* **What the task asks**: Find all lines in the records that include the word "Válvula", and copy them out.

-*-

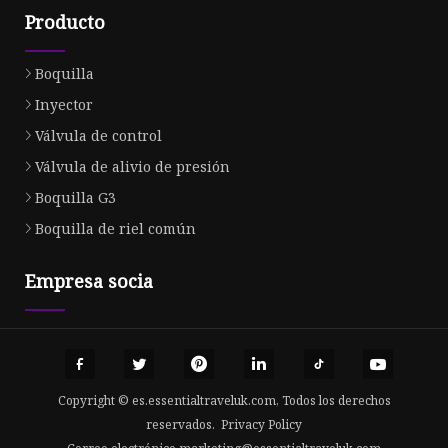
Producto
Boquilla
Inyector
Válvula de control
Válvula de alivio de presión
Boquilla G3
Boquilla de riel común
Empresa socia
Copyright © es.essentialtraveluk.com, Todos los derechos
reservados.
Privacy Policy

-*-

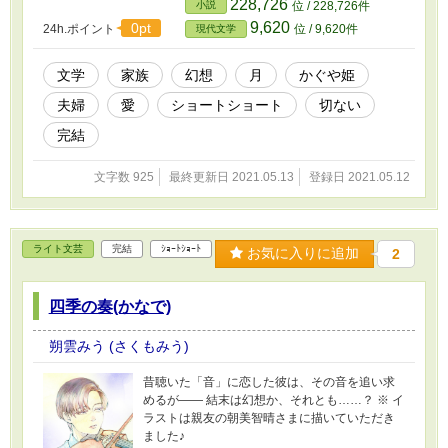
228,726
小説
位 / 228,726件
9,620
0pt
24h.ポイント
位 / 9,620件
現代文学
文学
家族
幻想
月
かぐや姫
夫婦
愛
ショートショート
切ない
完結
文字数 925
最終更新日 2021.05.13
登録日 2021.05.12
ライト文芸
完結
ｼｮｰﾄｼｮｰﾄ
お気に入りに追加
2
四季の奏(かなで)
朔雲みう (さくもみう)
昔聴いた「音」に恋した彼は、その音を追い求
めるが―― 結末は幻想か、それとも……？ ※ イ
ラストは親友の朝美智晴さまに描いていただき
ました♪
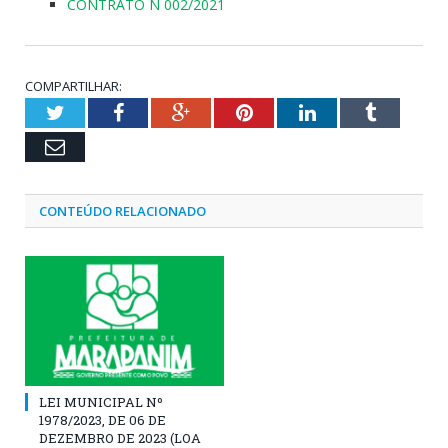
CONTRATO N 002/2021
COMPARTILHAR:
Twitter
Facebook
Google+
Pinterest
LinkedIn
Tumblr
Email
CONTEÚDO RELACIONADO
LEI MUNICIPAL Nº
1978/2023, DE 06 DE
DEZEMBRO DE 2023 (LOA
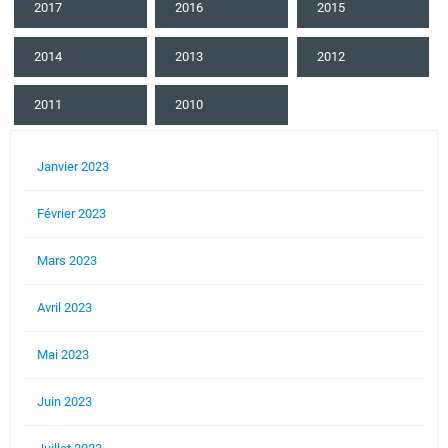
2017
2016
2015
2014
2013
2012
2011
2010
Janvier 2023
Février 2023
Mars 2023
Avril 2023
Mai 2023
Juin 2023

-*-

* **Exercise output**:
Válvula de control
Válvula de alivio de presión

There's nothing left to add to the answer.